Could you print the stretch of lines below from the one with "This screenshot has" through the one with "Image resolution: width=676", exactly as they stand and without any pictures?
(Beginning of Entries shown)
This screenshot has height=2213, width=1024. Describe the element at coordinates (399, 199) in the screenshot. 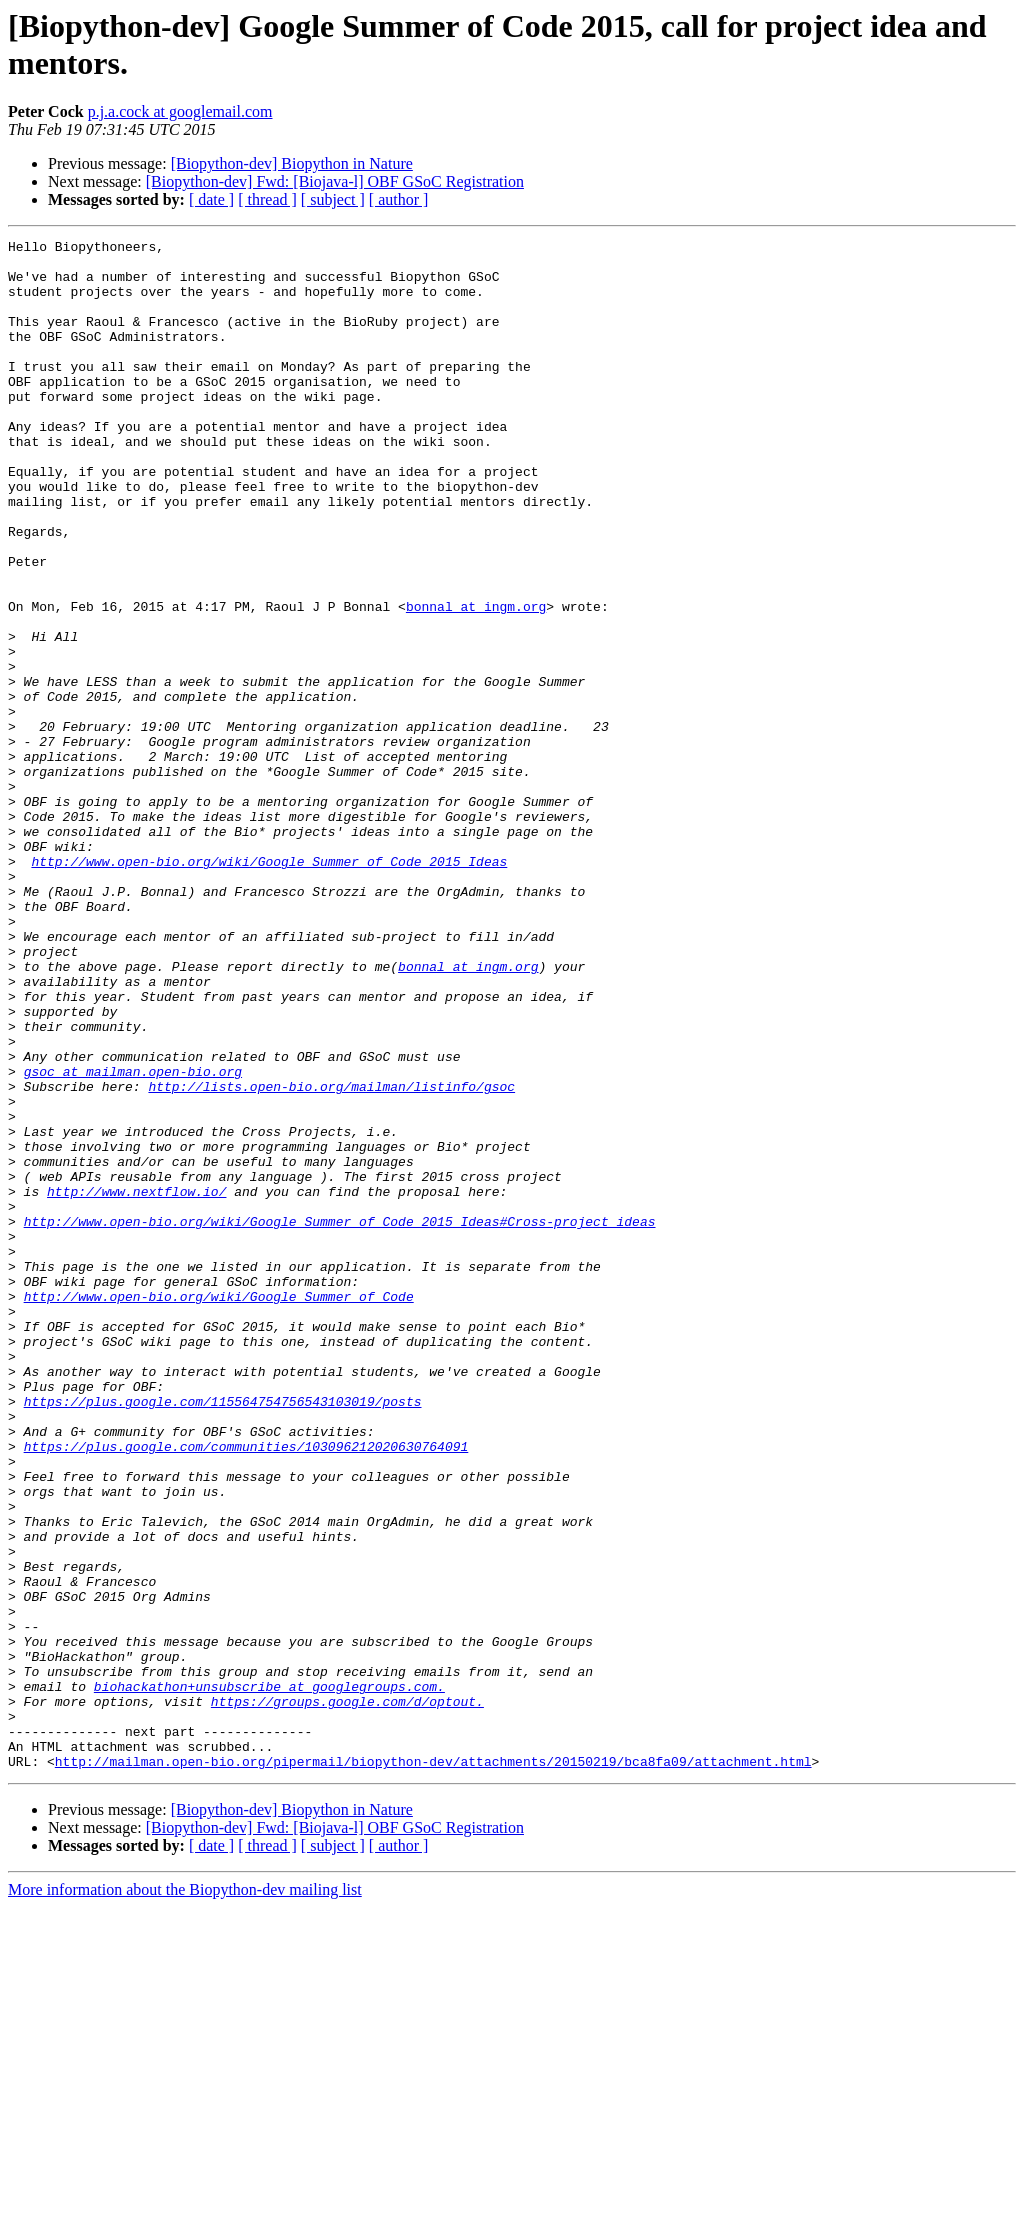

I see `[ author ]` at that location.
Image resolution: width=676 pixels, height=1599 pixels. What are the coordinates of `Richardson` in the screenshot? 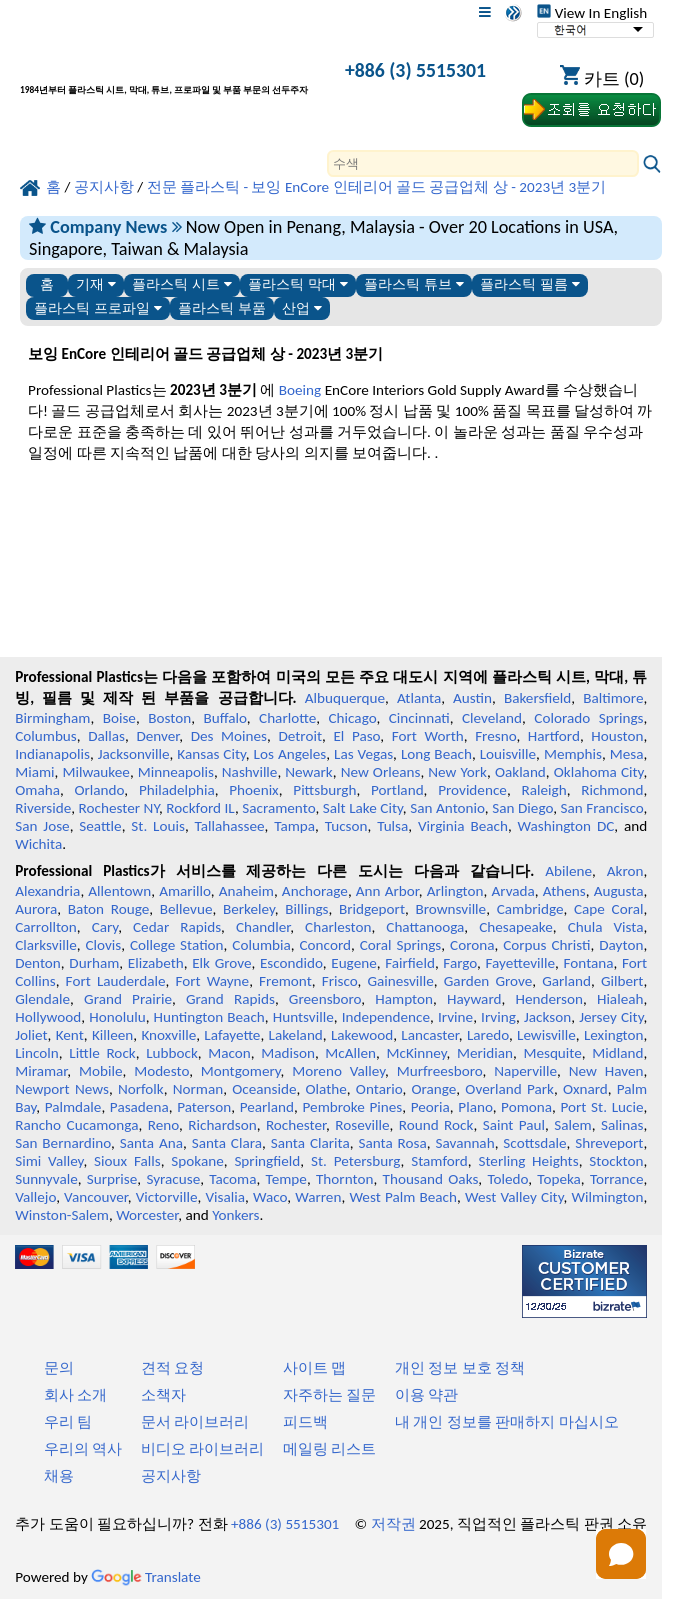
(End of Entries shown)
(Beginning of Entries shown)
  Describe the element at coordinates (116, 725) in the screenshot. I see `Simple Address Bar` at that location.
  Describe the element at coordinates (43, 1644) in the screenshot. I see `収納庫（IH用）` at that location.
(End of Entries shown)
Reply:
This screenshot has height=2213, width=1024. Describe the element at coordinates (399, 199) in the screenshot. 

I see `[ author ]` at that location.
Image resolution: width=676 pixels, height=1599 pixels. What are the coordinates of `Richardson` in the screenshot? 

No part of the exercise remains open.